- AIM OF THE EXERCISE: Search the entries below. Return every line that has "memory" in it.

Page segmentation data
Start of Block

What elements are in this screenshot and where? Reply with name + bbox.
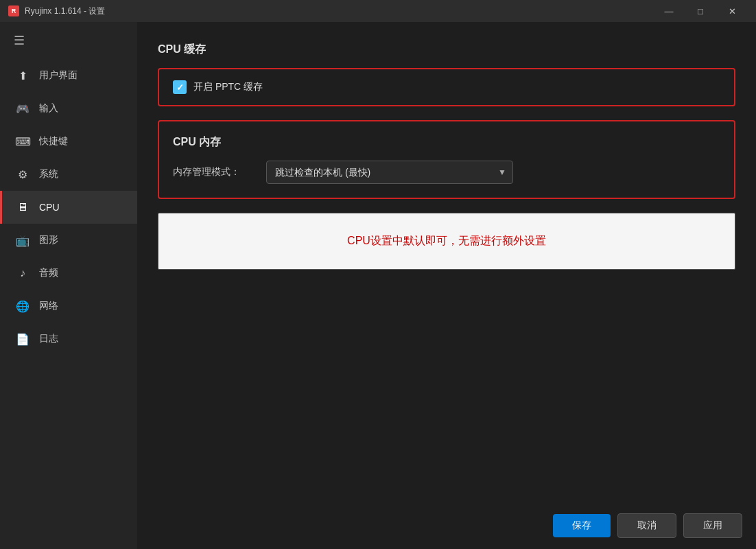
sidebar-item-log[interactable]: 📄 日志 xyxy=(0,323,137,355)
save-button[interactable]: 保存 xyxy=(553,514,611,537)
mem-mode-label: 内存管理模式： xyxy=(173,166,255,178)
cpu-cache-title: CPU 缓存 xyxy=(158,43,735,57)
content-area: CPU 缓存 开启 PPTC 缓存 CPU 内存 内存管理模式： 跳过检查的本机… xyxy=(137,22,756,549)
graphics-icon: 📺 xyxy=(16,233,29,247)
minimize-button[interactable]: — xyxy=(653,0,685,22)
cpu-memory-box: CPU 内存 内存管理模式： 跳过检查的本机 (最快) 本机 软件 ▼ xyxy=(158,120,735,199)
sidebar-item-label: 快捷键 xyxy=(39,135,68,148)
pptc-label: 开启 PPTC 缓存 xyxy=(193,81,263,93)
log-icon: 📄 xyxy=(16,332,29,346)
sidebar-item-network[interactable]: 🌐 网络 xyxy=(0,290,137,323)
hotkeys-icon: ⌨ xyxy=(16,135,29,148)
close-button[interactable]: ✕ xyxy=(716,0,748,22)
window-title: Ryujinx 1.1.614 - 设置 xyxy=(25,5,105,17)
sidebar-item-audio[interactable]: ♪ 音频 xyxy=(0,257,137,290)
apply-button[interactable]: 应用 xyxy=(683,513,742,538)
notice-text: CPU设置中默认即可，无需进行额外设置 xyxy=(347,235,546,246)
sidebar-item-label: 日志 xyxy=(39,333,58,345)
sidebar-item-label: 图形 xyxy=(39,234,58,246)
mem-mode-select[interactable]: 跳过检查的本机 (最快) 本机 软件 xyxy=(266,161,513,184)
cpu-memory-title: CPU 内存 xyxy=(173,135,720,150)
sidebar-item-label: 音频 xyxy=(39,267,58,279)
hamburger-icon[interactable]: ☰ xyxy=(0,22,137,59)
main-container: ☰ ⬆ 用户界面 🎮 输入 ⌨ 快捷键 ⚙ 系统 🖥 CPU 📺 图形 ♪ 音频 xyxy=(0,22,756,549)
input-icon: 🎮 xyxy=(16,102,29,115)
sidebar-item-graphics[interactable]: 📺 图形 xyxy=(0,224,137,257)
sidebar-item-label: 输入 xyxy=(39,102,58,115)
window-controls: — □ ✕ xyxy=(653,0,748,22)
title-bar-left: R Ryujinx 1.1.614 - 设置 xyxy=(8,5,105,17)
pptc-checkbox-row: 开启 PPTC 缓存 xyxy=(173,80,720,94)
cpu-cache-section: CPU 缓存 开启 PPTC 缓存 xyxy=(158,43,735,106)
bottom-bar: 保存 取消 应用 xyxy=(539,502,756,549)
sidebar-item-hotkeys[interactable]: ⌨ 快捷键 xyxy=(0,125,137,158)
sidebar-item-label: CPU xyxy=(39,202,60,213)
maximize-button[interactable]: □ xyxy=(685,0,716,22)
cpu-cache-box: 开启 PPTC 缓存 xyxy=(158,68,735,106)
cpu-icon: 🖥 xyxy=(16,200,29,214)
sidebar-item-label: 用户界面 xyxy=(39,69,78,82)
sidebar-item-system[interactable]: ⚙ 系统 xyxy=(0,158,137,191)
mem-mode-row: 内存管理模式： 跳过检查的本机 (最快) 本机 软件 ▼ xyxy=(173,161,720,184)
mem-mode-select-wrapper: 跳过检查的本机 (最快) 本机 软件 ▼ xyxy=(266,161,513,184)
network-icon: 🌐 xyxy=(16,299,29,313)
sidebar-item-input[interactable]: 🎮 输入 xyxy=(0,92,137,125)
notice-box: CPU设置中默认即可，无需进行额外设置 xyxy=(158,213,735,270)
sidebar: ☰ ⬆ 用户界面 🎮 输入 ⌨ 快捷键 ⚙ 系统 🖥 CPU 📺 图形 ♪ 音频 xyxy=(0,22,137,549)
system-icon: ⚙ xyxy=(16,167,29,181)
sidebar-item-label: 网络 xyxy=(39,300,58,312)
cancel-button[interactable]: 取消 xyxy=(617,513,676,538)
cpu-memory-section: CPU 内存 内存管理模式： 跳过检查的本机 (最快) 本机 软件 ▼ xyxy=(158,120,735,199)
sidebar-item-label: 系统 xyxy=(39,168,58,180)
title-bar: R Ryujinx 1.1.614 - 设置 — □ ✕ xyxy=(0,0,756,22)
pptc-checkbox[interactable] xyxy=(173,80,187,94)
app-icon: R xyxy=(8,5,19,16)
ui-icon: ⬆ xyxy=(16,69,29,82)
sidebar-item-ui[interactable]: ⬆ 用户界面 xyxy=(0,59,137,92)
sidebar-item-cpu[interactable]: 🖥 CPU xyxy=(0,191,137,224)
audio-icon: ♪ xyxy=(16,266,29,280)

End of Block

- SOLVED PROBLEM:
cpu-memory-box: CPU 内存 内存管理模式： 跳过检查的本机 (最快) 本机 软件 ▼ xyxy=(158,120,735,199)
cpu-memory-title: CPU 内存 xyxy=(173,135,720,150)
cpu-memory-section: CPU 内存 内存管理模式： 跳过检查的本机 (最快) 本机 软件 ▼ xyxy=(158,120,735,199)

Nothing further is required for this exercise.